P-SOCRATES will develop a complete and coherent software system stack, able to bridge the gap between the application design, and the hardware many-core platform. The project will investigate on a new programming framework to combine real-time embedded mapping and scheduling techniques with high-performance parallel programming models and associated tools, able to express parallelisation of applications. The programming model will be extended to support real-time properties and timing information. The software stack (shown in Figure) will extract a task dependency graph from the application, statically mapping these tasks to the threads of the operating system, which will be then dynamically scheduled on the many-core platform.
Current high-performance parallel programming models exploit the performance out of parallel architectures based on decisions taken at run-time. This is the case of OmpSs, which allows tracking data-dependencies between different tasks of a program (in a similar way of what out-of-order processors do to track instructions data-dependencies) with annotations. These annotations are then interpreted by a source-to-source compiler that emits calls to the runtime system, which dynamically generates the task dependency graph at run-time. This graph is then used to optimally decide which tasks can run in parallel on the available processor resources. Unfortunately, the use of run-time information makes it difficult to provide real-time guarantees.
Therefore, in order to provide real-time guarantees without suffering any performance degradation, it is required to identify which run-time configuration is necessary to statically build at design time to provide time guarantees.
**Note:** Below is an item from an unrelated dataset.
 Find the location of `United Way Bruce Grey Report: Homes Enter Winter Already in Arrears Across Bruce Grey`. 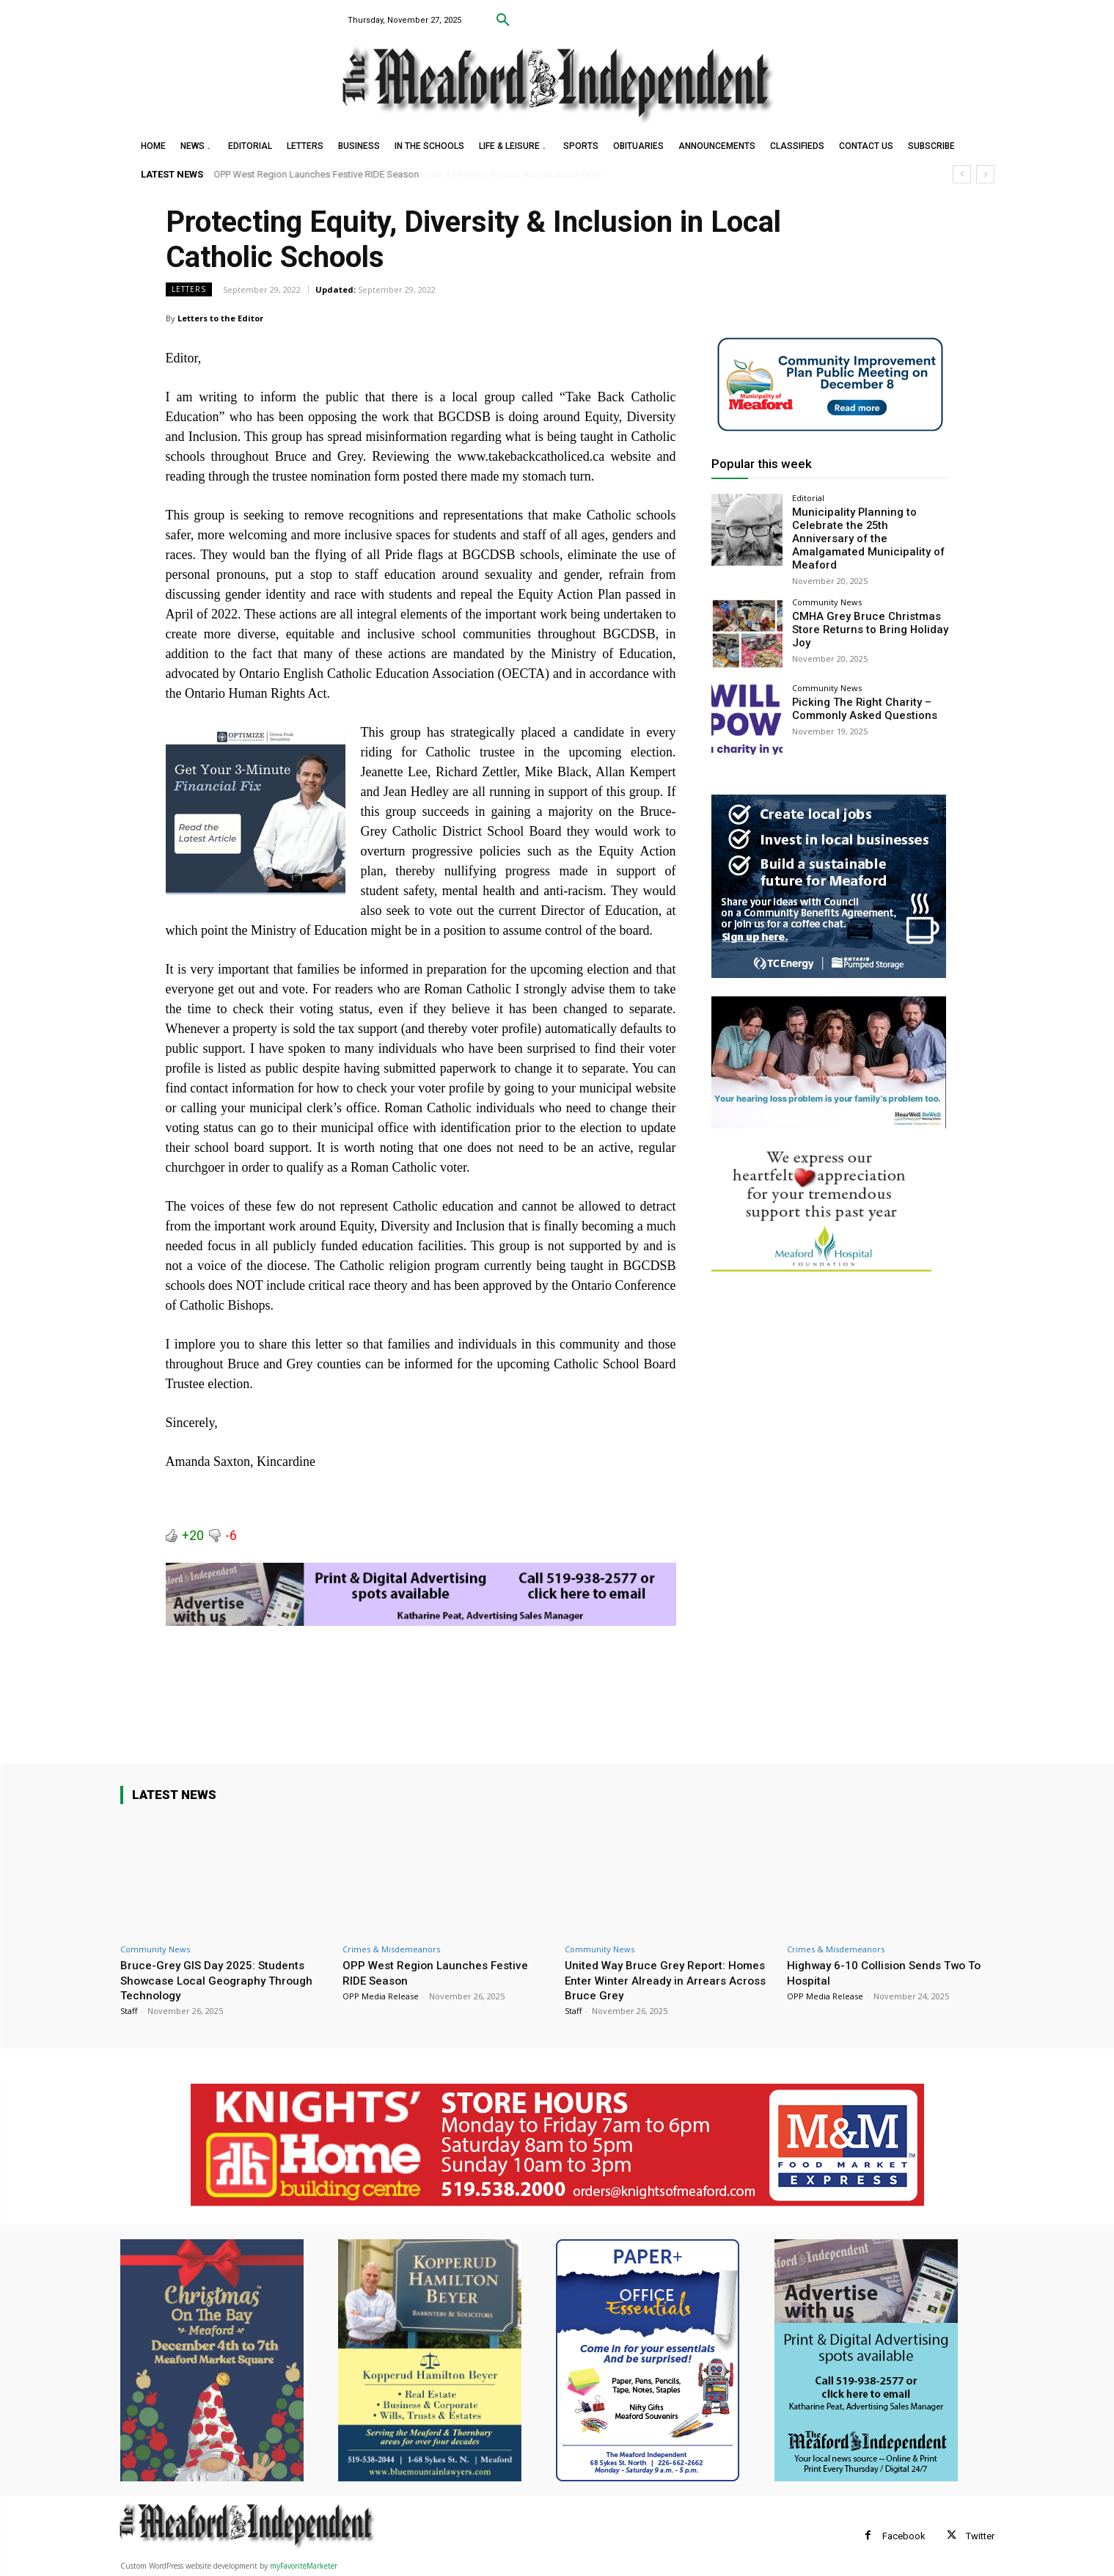 United Way Bruce Grey Report: Homes Enter Winter Already in Arrears Across Bruce Grey is located at coordinates (651, 1979).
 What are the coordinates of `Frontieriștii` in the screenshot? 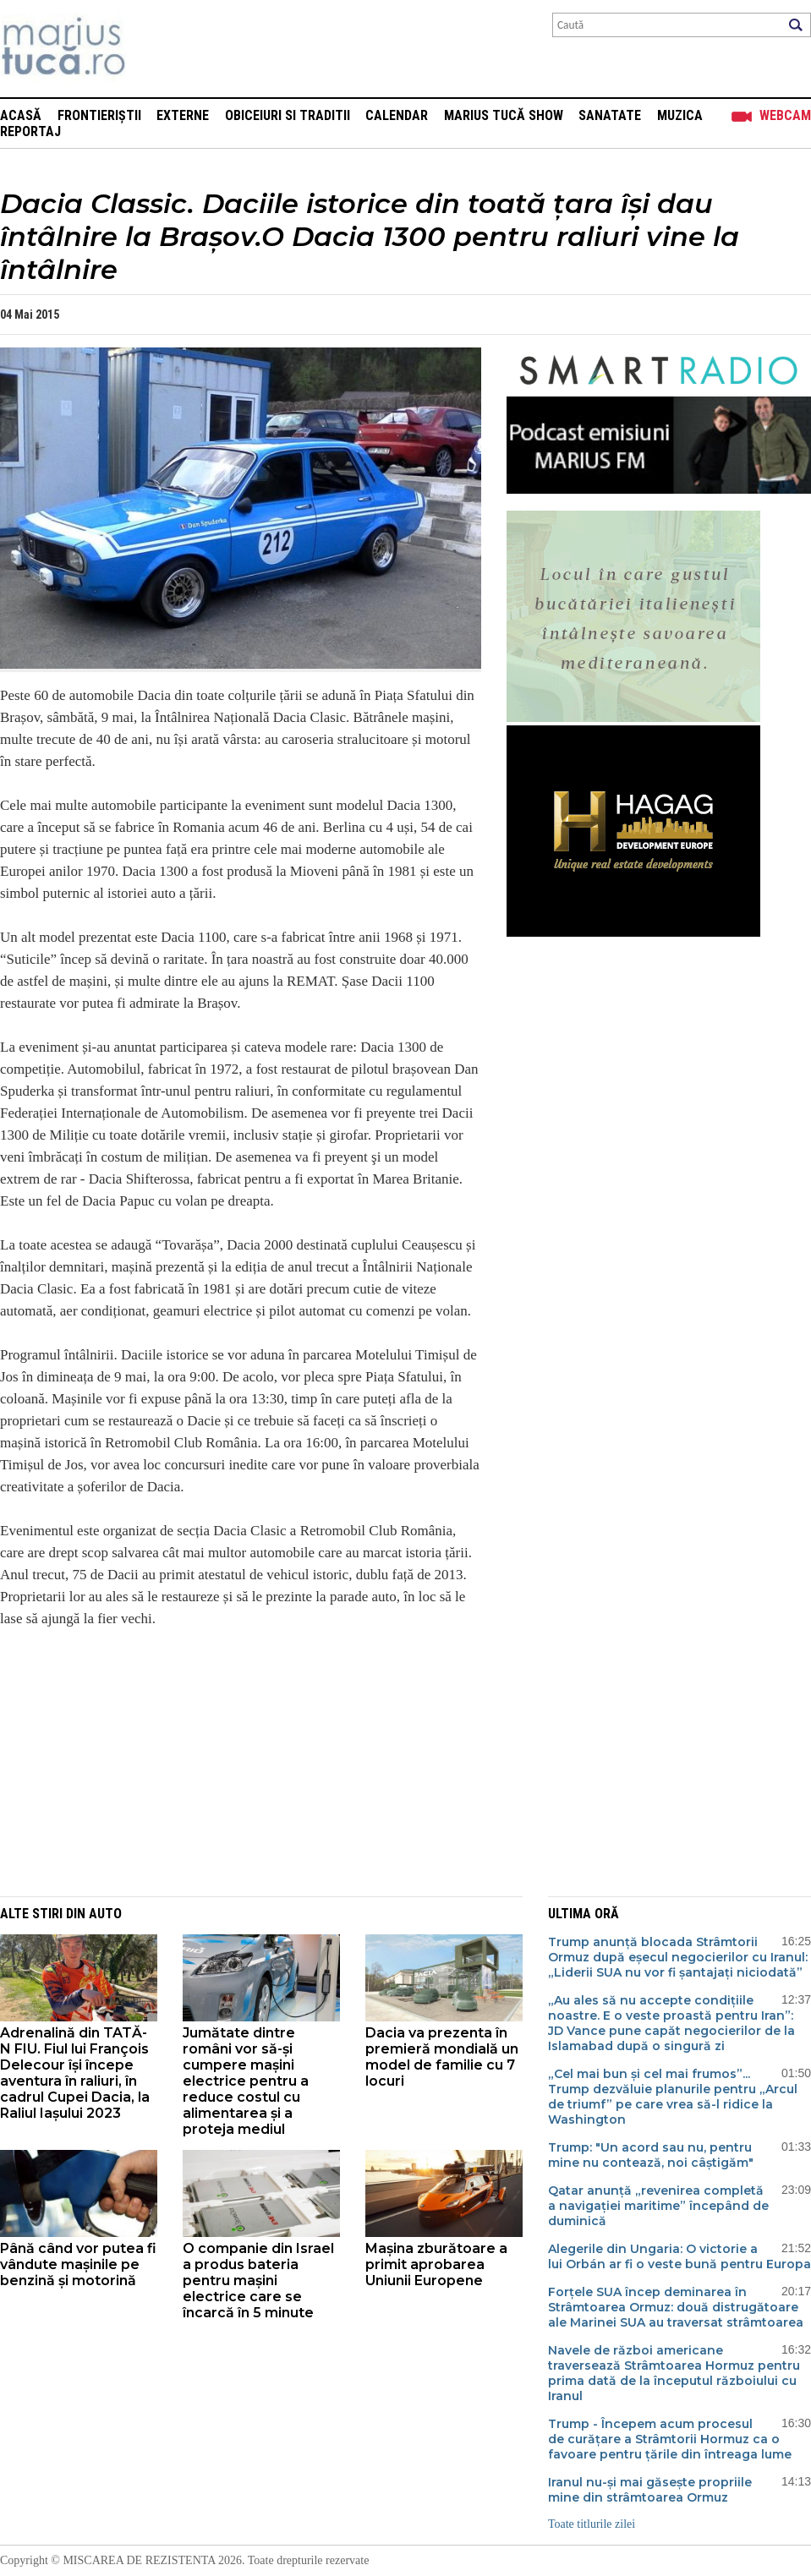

To do so, P-SOCRATES will investigate on enhanced parallel programming models that will extend current parallel programming models by incorporating new annotations and compiler techniques to automatically generate an extended task dependency graph containing not only the data dependencies among tasks, but also relevant information to derive the impact on execution time due to sharing resources when tasks communicate.
This information will be then used by the mapping and scheduling algorithms, and by the timing and schedulability analysis module. The mapping algorithm will be enhanced to statically build the required run-time configuration, efficiently assigning tasks-to-threads in order to guarantee timing requirements without performance degradation. The underlying scheduling algorithm, implemented within the operating system, will then dynamically interpret the task-to-thread mapping into an efficient thread-to-core allocation, selecting which thread to execute on each core, and arbitrating the access to other shared resources.